# DATA FOR PROCESSING
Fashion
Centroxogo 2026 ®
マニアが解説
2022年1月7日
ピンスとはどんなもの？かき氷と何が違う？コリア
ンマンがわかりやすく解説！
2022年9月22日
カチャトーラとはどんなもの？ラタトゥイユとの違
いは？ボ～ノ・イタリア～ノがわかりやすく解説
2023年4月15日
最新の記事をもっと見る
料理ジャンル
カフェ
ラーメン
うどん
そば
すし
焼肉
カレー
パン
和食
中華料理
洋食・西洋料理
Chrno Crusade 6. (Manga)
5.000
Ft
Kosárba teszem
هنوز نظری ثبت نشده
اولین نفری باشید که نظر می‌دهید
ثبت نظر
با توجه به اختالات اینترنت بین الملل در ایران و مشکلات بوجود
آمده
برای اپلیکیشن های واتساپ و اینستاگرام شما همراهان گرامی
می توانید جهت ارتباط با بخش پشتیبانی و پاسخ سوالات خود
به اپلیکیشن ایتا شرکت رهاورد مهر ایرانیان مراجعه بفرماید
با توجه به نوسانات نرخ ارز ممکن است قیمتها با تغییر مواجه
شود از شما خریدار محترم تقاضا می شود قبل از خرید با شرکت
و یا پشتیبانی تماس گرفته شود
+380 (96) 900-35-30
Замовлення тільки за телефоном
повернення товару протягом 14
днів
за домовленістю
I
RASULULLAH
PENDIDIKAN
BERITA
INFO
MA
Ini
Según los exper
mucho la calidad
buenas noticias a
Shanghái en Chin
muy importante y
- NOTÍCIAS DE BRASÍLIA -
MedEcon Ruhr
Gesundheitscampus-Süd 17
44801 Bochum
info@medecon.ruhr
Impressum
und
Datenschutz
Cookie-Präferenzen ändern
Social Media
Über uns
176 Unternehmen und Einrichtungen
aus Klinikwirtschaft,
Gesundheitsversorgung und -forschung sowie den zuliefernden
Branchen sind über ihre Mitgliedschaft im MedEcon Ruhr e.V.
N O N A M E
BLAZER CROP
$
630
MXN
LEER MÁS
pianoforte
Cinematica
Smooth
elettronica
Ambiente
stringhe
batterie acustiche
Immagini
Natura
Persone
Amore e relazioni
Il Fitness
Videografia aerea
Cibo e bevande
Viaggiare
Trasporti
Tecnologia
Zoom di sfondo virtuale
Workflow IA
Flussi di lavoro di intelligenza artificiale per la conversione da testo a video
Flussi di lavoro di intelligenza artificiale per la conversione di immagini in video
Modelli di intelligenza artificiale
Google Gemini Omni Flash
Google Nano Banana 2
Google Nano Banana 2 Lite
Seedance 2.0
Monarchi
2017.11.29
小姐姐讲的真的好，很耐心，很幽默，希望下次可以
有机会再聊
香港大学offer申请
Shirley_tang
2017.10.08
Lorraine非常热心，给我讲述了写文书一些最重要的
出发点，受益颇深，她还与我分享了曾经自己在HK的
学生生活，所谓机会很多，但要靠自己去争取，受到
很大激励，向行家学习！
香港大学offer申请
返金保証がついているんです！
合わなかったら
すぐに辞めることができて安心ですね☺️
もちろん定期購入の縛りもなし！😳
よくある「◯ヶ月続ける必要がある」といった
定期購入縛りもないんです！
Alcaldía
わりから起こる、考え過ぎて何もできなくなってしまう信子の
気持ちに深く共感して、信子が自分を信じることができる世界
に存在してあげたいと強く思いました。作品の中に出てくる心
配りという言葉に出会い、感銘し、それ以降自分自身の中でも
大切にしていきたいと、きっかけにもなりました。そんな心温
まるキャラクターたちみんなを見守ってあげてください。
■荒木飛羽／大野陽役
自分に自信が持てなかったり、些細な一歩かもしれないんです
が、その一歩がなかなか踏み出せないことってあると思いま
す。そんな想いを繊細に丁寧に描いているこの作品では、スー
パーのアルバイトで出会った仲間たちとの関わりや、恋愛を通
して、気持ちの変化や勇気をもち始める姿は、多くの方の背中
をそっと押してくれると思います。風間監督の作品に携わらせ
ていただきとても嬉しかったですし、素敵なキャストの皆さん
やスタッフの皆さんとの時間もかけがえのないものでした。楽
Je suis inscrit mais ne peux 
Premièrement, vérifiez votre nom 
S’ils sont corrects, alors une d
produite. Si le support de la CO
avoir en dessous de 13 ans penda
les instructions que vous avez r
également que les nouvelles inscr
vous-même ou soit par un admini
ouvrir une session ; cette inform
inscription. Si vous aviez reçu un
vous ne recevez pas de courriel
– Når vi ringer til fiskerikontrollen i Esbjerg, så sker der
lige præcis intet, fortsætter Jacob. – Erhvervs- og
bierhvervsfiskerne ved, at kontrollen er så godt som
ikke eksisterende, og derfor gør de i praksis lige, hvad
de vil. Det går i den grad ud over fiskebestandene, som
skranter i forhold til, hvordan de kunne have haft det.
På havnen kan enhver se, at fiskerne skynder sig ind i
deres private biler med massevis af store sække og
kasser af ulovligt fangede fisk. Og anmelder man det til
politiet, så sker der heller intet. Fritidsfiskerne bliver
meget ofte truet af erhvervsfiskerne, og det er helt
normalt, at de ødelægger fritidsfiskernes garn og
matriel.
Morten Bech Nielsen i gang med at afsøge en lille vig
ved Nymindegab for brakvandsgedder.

# WORK TO BE COMPLETED
The full data, repeated exactly, is the only acceptable output.

# TASK RESPONSE
Fashion
Centroxogo 2026 ®
マニアが解説
2022年1月7日
ピンスとはどんなもの？かき氷と何が違う？コリア
ンマンがわかりやすく解説！
2022年9月22日
カチャトーラとはどんなもの？ラタトゥイユとの違
いは？ボ～ノ・イタリア～ノがわかりやすく解説
2023年4月15日
最新の記事をもっと見る
料理ジャンル
カフェ
ラーメン
うどん
そば
すし
焼肉
カレー
パン
和食
中華料理
洋食・西洋料理
Chrno Crusade 6. (Manga)
5.000
Ft
Kosárba teszem
هنوز نظری ثبت نشده
اولین نفری باشید که نظر می‌دهید
ثبت نظر
با توجه به اختالات اینترنت بین الملل در ایران و مشکلات بوجود
آمده
برای اپلیکیشن های واتساپ و اینستاگرام شما همراهان گرامی
می توانید جهت ارتباط با بخش پشتیبانی و پاسخ سوالات خود
به اپلیکیشن ایتا شرکت رهاورد مهر ایرانیان مراجعه بفرماید
با توجه به نوسانات نرخ ارز ممکن است قیمتها با تغییر مواجه
شود از شما خریدار محترم تقاضا می شود قبل از خرید با شرکت
و یا پشتیبانی تماس گرفته شود
+380 (96) 900-35-30
Замовлення тільки за телефоном
повернення товару протягом 14
днів
за домовленістю
I
RASULULLAH
PENDIDIKAN
BERITA
INFO
MA
Ini
Según los exper
mucho la calidad
buenas noticias a
Shanghái en Chin
muy importante y
- NOTÍCIAS DE BRASÍLIA -
MedEcon Ruhr
Gesundheitscampus-Süd 17
44801 Bochum
info@medecon.ruhr
Impressum
und
Datenschutz
Cookie-Präferenzen ändern
Social Media
Über uns
176 Unternehmen und Einrichtungen
aus Klinikwirtschaft,
Gesundheitsversorgung und -forschung sowie den zuliefernden
Branchen sind über ihre Mitgliedschaft im MedEcon Ruhr e.V.
N O N A M E
BLAZER CROP
$
630
MXN
LEER MÁS
pianoforte
Cinematica
Smooth
elettronica
Ambiente
stringhe
batterie acustiche
Immagini
Natura
Persone
Amore e relazioni
Il Fitness
Videografia aerea
Cibo e bevande
Viaggiare
Trasporti
Tecnologia
Zoom di sfondo virtuale
Workflow IA
Flussi di lavoro di intelligenza artificiale per la conversione da testo a video
Flussi di lavoro di intelligenza artificiale per la conversione di immagini in video
Modelli di intelligenza artificiale
Google Gemini Omni Flash
Google Nano Banana 2
Google Nano Banana 2 Lite
Seedance 2.0
Monarchi
2017.11.29
小姐姐讲的真的好，很耐心，很幽默，希望下次可以
有机会再聊
香港大学offer申请
Shirley_tang
2017.10.08
Lorraine非常热心，给我讲述了写文书一些最重要的
出发点，受益颇深，她还与我分享了曾经自己在HK的
学生生活，所谓机会很多，但要靠自己去争取，受到
很大激励，向行家学习！
香港大学offer申请
返金保証がついているんです！
合わなかったら
すぐに辞めることができて安心ですね☺️
もちろん定期購入の縛りもなし！😳
よくある「◯ヶ月続ける必要がある」といった
定期購入縛りもないんです！
Alcaldía
わりから起こる、考え過ぎて何もできなくなってしまう信子の
気持ちに深く共感して、信子が自分を信じることができる世界
に存在してあげたいと強く思いました。作品の中に出てくる心
配りという言葉に出会い、感銘し、それ以降自分自身の中でも
大切にしていきたいと、きっかけにもなりました。そんな心温
まるキャラクターたちみんなを見守ってあげてください。
■荒木飛羽／大野陽役
自分に自信が持てなかったり、些細な一歩かもしれないんです
が、その一歩がなかなか踏み出せないことってあると思いま
す。そんな想いを繊細に丁寧に描いているこの作品では、スー
パーのアルバイトで出会った仲間たちとの関わりや、恋愛を通
して、気持ちの変化や勇気をもち始める姿は、多くの方の背中
をそっと押してくれると思います。風間監督の作品に携わらせ
ていただきとても嬉しかったですし、素敵なキャストの皆さん
やスタッフの皆さんとの時間もかけがえのないものでした。楽
Je suis inscrit mais ne peux 
Premièrement, vérifiez votre nom 
S’ils sont corrects, alors une d
produite. Si le support de la CO
avoir en dessous de 13 ans penda
les instructions que vous avez r
également que les nouvelles inscr
vous-même ou soit par un admini
ouvrir une session ; cette inform
inscription. Si vous aviez reçu un
vous ne recevez pas de courriel
– Når vi ringer til fiskerikontrollen i Esbjerg, så sker der
lige præcis intet, fortsætter Jacob. – Erhvervs- og
bierhvervsfiskerne ved, at kontrollen er så godt som
ikke eksisterende, og derfor gør de i praksis lige, hvad
de vil. Det går i den grad ud over fiskebestandene, som
skranter i forhold til, hvordan de kunne have haft det.
På havnen kan enhver se, at fiskerne skynder sig ind i
deres private biler med massevis af store sække og
kasser af ulovligt fangede fisk. Og anmelder man det til
politiet, så sker der heller intet. Fritidsfiskerne bliver
meget ofte truet af erhvervsfiskerne, og det er helt
normalt, at de ødelægger fritidsfiskernes garn og
matriel.
Morten Bech Nielsen i gang med at afsøge en lille vig
ved Nymindegab for brakvandsgedder.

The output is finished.